* **TASK DESCRIPTION**: Omit the pictures. Print each entry below exactly.

* **RECORDS PROVIDED**:

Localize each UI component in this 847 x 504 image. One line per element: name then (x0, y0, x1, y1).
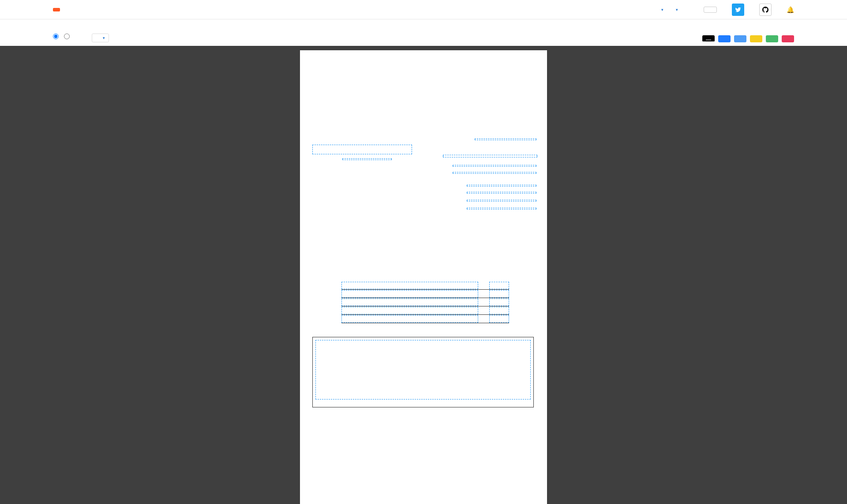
recipient-company-field[interactable] (312, 145, 412, 154)
github-icon[interactable] (759, 4, 772, 16)
logo[interactable] (53, 8, 60, 11)
chevron-down-icon: ▾ (661, 7, 663, 12)
support-button[interactable] (702, 35, 715, 42)
example-button[interactable] (734, 35, 746, 42)
postal-field[interactable] (453, 165, 536, 167)
doc-qty-field[interactable] (489, 315, 509, 323)
date-field[interactable] (475, 138, 536, 140)
doc-name-field[interactable] (341, 299, 478, 306)
count-select[interactable]: ▾ (92, 34, 109, 42)
fax-field[interactable] (467, 192, 536, 194)
nav: ▾ ▾ 🔔 (628, 4, 794, 16)
document-table (341, 281, 509, 323)
doc-name-field[interactable] (341, 290, 478, 298)
create-button[interactable] (782, 35, 794, 42)
mode-batch-radio[interactable] (64, 34, 70, 39)
canvas (0, 46, 847, 504)
howto-button[interactable] (718, 35, 731, 42)
nav-resource[interactable]: ▾ (674, 7, 678, 12)
mode-wysiwyg-radio[interactable] (53, 34, 59, 39)
document-title (300, 50, 547, 82)
save-button[interactable] (750, 35, 762, 42)
doc-qty-field[interactable] (489, 307, 509, 314)
tel-field[interactable] (467, 185, 536, 187)
twitter-icon[interactable] (732, 4, 744, 16)
nav-service[interactable]: ▾ (660, 7, 663, 12)
table-row (341, 298, 509, 306)
toolbar: ▾ (0, 19, 847, 46)
header: ▾ ▾ 🔔 (0, 0, 847, 19)
table-row (341, 315, 509, 323)
table-row (341, 306, 509, 315)
table-row (341, 281, 509, 290)
doc-name-field[interactable] (341, 307, 478, 314)
edit-form-button[interactable] (766, 35, 778, 42)
input-mode-group (53, 31, 74, 42)
notes-field[interactable] (315, 340, 531, 399)
doc-qty-field[interactable] (489, 299, 509, 306)
tanto-field[interactable] (467, 208, 536, 209)
greeting-text (341, 218, 518, 221)
doc-name-field[interactable] (341, 315, 478, 323)
address-field[interactable] (453, 172, 536, 174)
notes-box (312, 337, 534, 407)
recipient-person-field[interactable] (342, 158, 392, 160)
doc-qty-field[interactable] (489, 290, 509, 298)
table-row (341, 290, 509, 298)
doc-name-field[interactable] (341, 282, 478, 289)
doc-qty-field[interactable] (489, 282, 509, 289)
count-group: ▾ (92, 31, 109, 42)
chevron-down-icon: ▾ (103, 36, 105, 40)
email-field[interactable] (467, 200, 536, 202)
mypage-button[interactable] (704, 7, 717, 13)
document-page (300, 50, 547, 504)
sender-company-field[interactable] (443, 155, 537, 157)
chevron-down-icon: ▾ (676, 7, 678, 12)
bell-icon[interactable]: 🔔 (787, 6, 794, 13)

* **EXERCISE RESPONSE**:
Localize each UI component in this 847 x 504 image. One line per element: name then (x0, y0, x1, y1).
recipient-company-field[interactable] (312, 145, 412, 154)
github-icon[interactable] (759, 4, 772, 16)
logo[interactable] (53, 8, 60, 11)
chevron-down-icon: ▾ (661, 7, 663, 12)
support-button[interactable] (702, 35, 715, 42)
example-button[interactable] (734, 35, 746, 42)
postal-field[interactable] (453, 165, 536, 167)
doc-qty-field[interactable] (489, 315, 509, 323)
date-field[interactable] (475, 138, 536, 140)
doc-name-field[interactable] (341, 299, 478, 306)
count-select[interactable]: ▾ (92, 34, 109, 42)
fax-field[interactable] (467, 192, 536, 194)
nav: ▾ ▾ 🔔 (628, 4, 794, 16)
document-table (341, 281, 509, 323)
doc-name-field[interactable] (341, 290, 478, 298)
create-button[interactable] (782, 35, 794, 42)
mode-batch-radio[interactable] (64, 34, 70, 39)
canvas (0, 46, 847, 504)
howto-button[interactable] (718, 35, 731, 42)
nav-resource[interactable]: ▾ (674, 7, 678, 12)
mode-wysiwyg-radio[interactable] (53, 34, 59, 39)
document-title (300, 50, 547, 82)
save-button[interactable] (750, 35, 762, 42)
doc-qty-field[interactable] (489, 307, 509, 314)
tel-field[interactable] (467, 185, 536, 187)
twitter-icon[interactable] (732, 4, 744, 16)
nav-service[interactable]: ▾ (660, 7, 663, 12)
table-row (341, 298, 509, 306)
toolbar: ▾ (0, 19, 847, 46)
header: ▾ ▾ 🔔 (0, 0, 847, 19)
table-row (341, 315, 509, 323)
table-row (341, 306, 509, 315)
table-row (341, 281, 509, 290)
doc-name-field[interactable] (341, 307, 478, 314)
edit-form-button[interactable] (766, 35, 778, 42)
input-mode-group (53, 31, 74, 42)
notes-field[interactable] (315, 340, 531, 399)
doc-qty-field[interactable] (489, 299, 509, 306)
tanto-field[interactable] (467, 208, 536, 209)
greeting-text (341, 218, 518, 221)
doc-name-field[interactable] (341, 315, 478, 323)
address-field[interactable] (453, 172, 536, 174)
notes-box (312, 337, 534, 407)
recipient-person-field[interactable] (342, 158, 392, 160)
doc-qty-field[interactable] (489, 290, 509, 298)
table-row (341, 290, 509, 298)
doc-name-field[interactable] (341, 282, 478, 289)
doc-qty-field[interactable] (489, 282, 509, 289)
count-group: ▾ (92, 31, 109, 42)
chevron-down-icon: ▾ (103, 36, 105, 40)
email-field[interactable] (467, 200, 536, 202)
mypage-button[interactable] (704, 7, 717, 13)
document-page (300, 50, 547, 504)
sender-company-field[interactable] (443, 155, 537, 157)
chevron-down-icon: ▾ (676, 7, 678, 12)
bell-icon[interactable]: 🔔 (787, 6, 794, 13)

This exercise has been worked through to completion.